- _Items from a dataset_
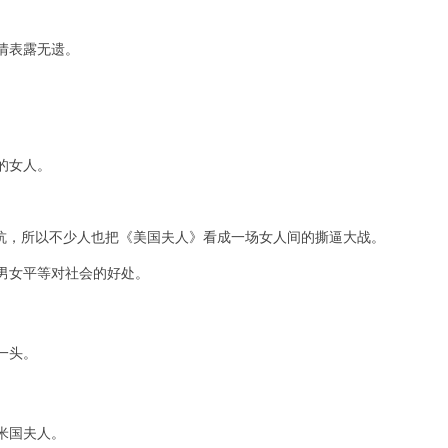
情表露无遗。
的女人。
对抗，所以不少人也把《美国夫人》看成一场女人间的撕逼大战。
男女平等对社会的好处。
一头。
米国夫人。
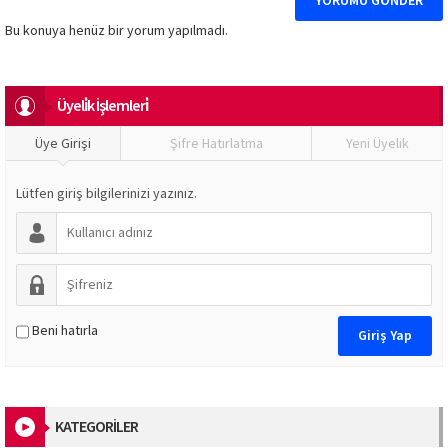
Bu konuya henüz bir yorum yapılmadı.
Üyeli̇k İşlemleri̇
Üye Girişi
Şifre Hatırlatma
Yeni Üyelik
Lütfen giriş bilgilerinizi yazınız.
Beni hatırla
KATEGORİLER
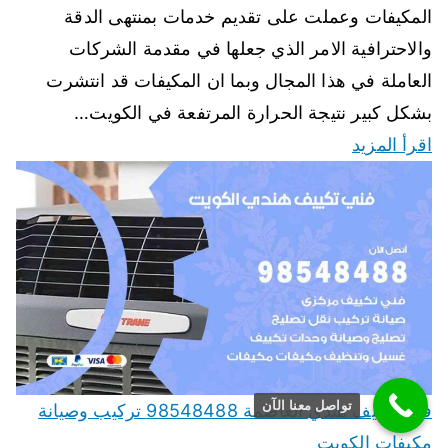
المكيفات وعملت على تقديم خدمات بمنتهى الدقة
والاحترافية الامر الذي جعلها في مقدمة الشركات
العاملة في هذا المجال وبما ان المكيفات قد انتشرت
بشكل كبير نتيجة الحرارة المرتفعة في الكويت…
اقرأ المزيد
تواصل معنا الآن
فني تكييف هندي العاصمة 98548488 تركيب وصيانة
مكيفات الكويت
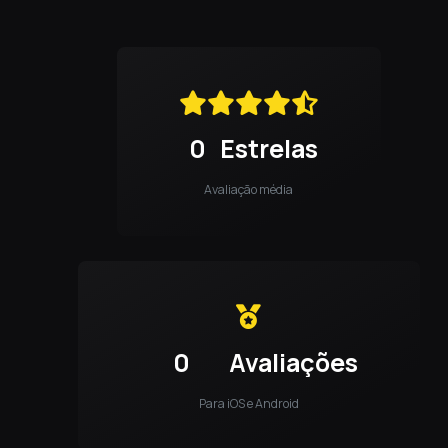
0
Estrelas
Avaliação média
0
Avaliações
Para iOS e Android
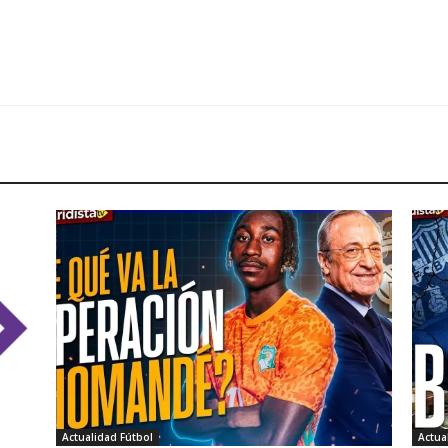
Actualidad Fútbol
Actua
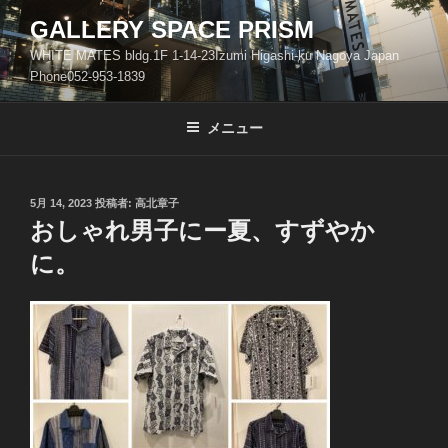
コ
GALLERY SPACE PRISM
ン
WHITE MATES bldg.1F 1-14-23Izumi Higashi-ku Nagoya Japan
テ
Phone052-953-1839
ン
ツ
メニュー
へ
ス
キ
ッ
投
5月 14, 2023
投稿者:
高北章子
稿
おしゃれ男子にー夏、すずやか
プ
日:
に。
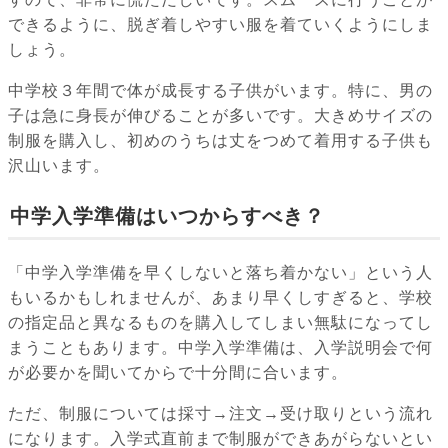
できるように、脱ぎ着しやすい服を着ていくようにしま
しょう。
中学校３年間で体が成長する子供がいます。特に、男の
子は急に身長が伸びることが多いです。大きめサイズの
制服を購入し、初めのうちは丈をつめて着用する子供も
沢山います。
中学入学準備はいつからすべき？
「中学入学準備を早くしないと落ち着かない」という人
もいるかもしれませんが、あまり早くしすぎると、学校
の指定品と異なるものを購入してしまい無駄になってし
まうこともあります。中学入学準備は、入学説明会で何
が必要かを聞いてからで十分間に合います。
ただ、制服については採寸→注文→受け取りという流れ
になります。入学式直前まで制服ができあがらないとい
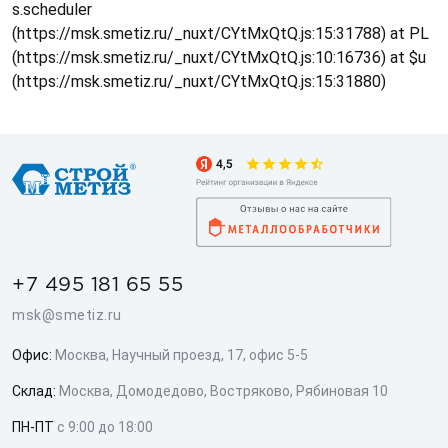
s.scheduler
(https://msk.smetiz.ru/_nuxt/CYtMxQtQ.js:15:31788) at PL
(https://msk.smetiz.ru/_nuxt/CYtMxQtQ.js:10:16736) at $u
(https://msk.smetiz.ru/_nuxt/CYtMxQtQ.js:15:31880)
+7 495 181 65 55
msk@smetiz.ru
Офис:
Москва, Научный проезд, 17, офис 5-5
Склад:
Москва, Домодедово, Востряково, Рябиновая 10
ПН-ПТ
с 9:00 до 18:00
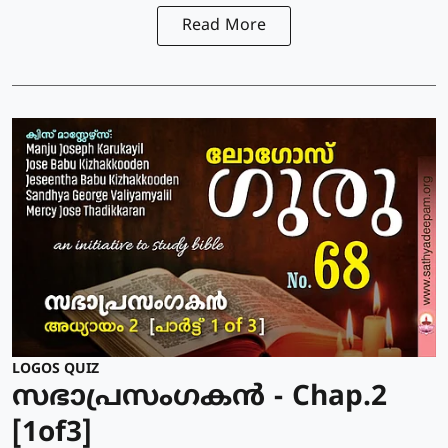
Read More
LOGOS QUIZ
സഭാപ്രസംഗകൻ - Chap.2
[1of3]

- _Requirement_
Only the lines from the line holding "子は急に身長が伸びることが多いです。大きめサイズの" through the last line above belong in the answer, repeated exactly; the pictures do not.

- _Reply_
子は急に身長が伸びることが多いです。大きめサイズの
制服を購入し、初めのうちは丈をつめて着用する子供も
沢山います。
中学入学準備はいつからすべき？
「中学入学準備を早くしないと落ち着かない」という人
もいるかもしれませんが、あまり早くしすぎると、学校
の指定品と異なるものを購入してしまい無駄になってし
まうこともあります。中学入学準備は、入学説明会で何
が必要かを聞いてからで十分間に合います。
ただ、制服については採寸→注文→受け取りという流れ
になります。入学式直前まで制服ができあがらないとい
s.scheduler
(https://msk.smetiz.ru/_nuxt/CYtMxQtQ.js:15:31788) at PL
(https://msk.smetiz.ru/_nuxt/CYtMxQtQ.js:10:16736) at $u
(https://msk.smetiz.ru/_nuxt/CYtMxQtQ.js:15:31880)
+7 495 181 65 55
msk@smetiz.ru
Офис:
Москва, Научный проезд, 17, офис 5-5
Склад:
Москва, Домодедово, Востряково, Рябиновая 10
ПН-ПТ
с 9:00 до 18:00
Read More
LOGOS QUIZ
സഭാപ്രസംഗകൻ - Chap.2
[1of3]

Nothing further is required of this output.